Nothing. It is a base behavior, reactive, and yes, destructive, for us, for others, and for this planet we live on. Nothing good comes of it. Nothing redemptive comes of it.
We may even believe we are justifying our own existence at any cost, but in so doing we are letting go of personal responsibility for our behavior, for our thoughts, feelings, and for the actions we take.
We are meant to be more than this. Exponentially more.
For God has not given us a spirit of fear, but of power and of love and of a sound mind. 2 Timothy 1:7
Letting Go of the Darkness of Fear
Carl Sagan famously said “we are made of star stuff.” The atoms that make up our entire body and brain and heart come from galaxies and the myriad of stars. In this image below, Earth is that tiny, barely visible dot seen from Saturn, just beyond the end of the arrow way out there in the vastness of space. Yet we are unique among all celestial bodies.

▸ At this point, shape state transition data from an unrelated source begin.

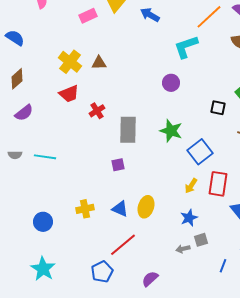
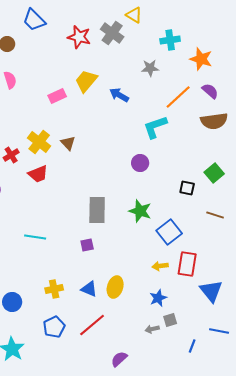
brown triangle: (99, 63) -> (68, 143), turned 49
red cross: (97, 111) -> (11, 155), moved
cyan line: (45, 157) -> (35, 237), moved
yellow arrow: (191, 186) -> (160, 266), turned 49
blue pentagon: (102, 272) -> (54, 327), moved

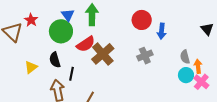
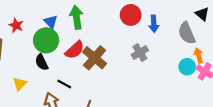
red star: (31, 20) -> (16, 25), moved
gray semicircle: (185, 57) -> (187, 33), moved, size x1.5
black semicircle: (55, 60) -> (42, 62), moved
black line: (71, 74) -> (64, 84), turned -64

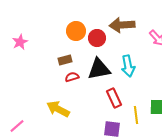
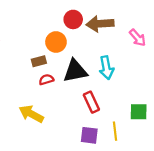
orange circle: (76, 31) -> (56, 42), moved
red circle: (97, 38) -> (73, 19), moved
yellow line: (136, 115) -> (115, 131), moved

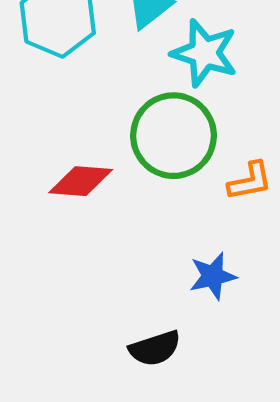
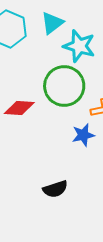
blue star: (213, 276) -> (83, 135), moved

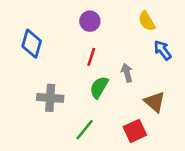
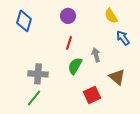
blue diamond: (32, 44) -> (24, 21), moved
green line: (85, 130) -> (34, 98), moved
red square: (135, 131) -> (92, 95), moved

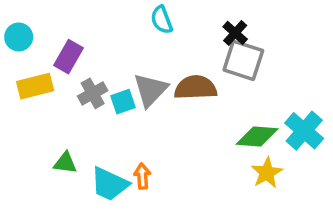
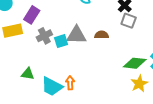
gray square: (243, 60) -> (129, 21), size x0.7
brown semicircle: (196, 88) -> (102, 35), size x0.6
gray triangle: (150, 90) -> (76, 35), turned 45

That tiny speck is filled with life. We have been sent here to be caretakers for this world we are in, this planet we are on, and all her creatures— and we do this by caring for one another no matter what happens or is happening. It is a morality — a way of life! — born of faith, and love. That is the core of it. We are meant to live in gratitude for this precious life, no matter what.
Allowing ourselves to panic shrouds this truth, briefly covers up the precious reality of each living soul and his, her, its place in the Universe.
That panic is a myth. So is the fear.
We are created by God.
From 1 John 3:18–19
My little children, let us not love in word, neither in tongue; but in deed and in truth.
And hereby we know that we are of the truth, and shall assure our hearts before him.
We Have the Power to Choose Another Way
It is always, always, a matter of choice — to live in fear, or to live from the heart. When we live from the heart, more than from fear, we honor life.
And in this way, too, from the heart, as creations of God, so we honor God’s presence within us as a guiding force. Always here. Always available to us. Always loving us.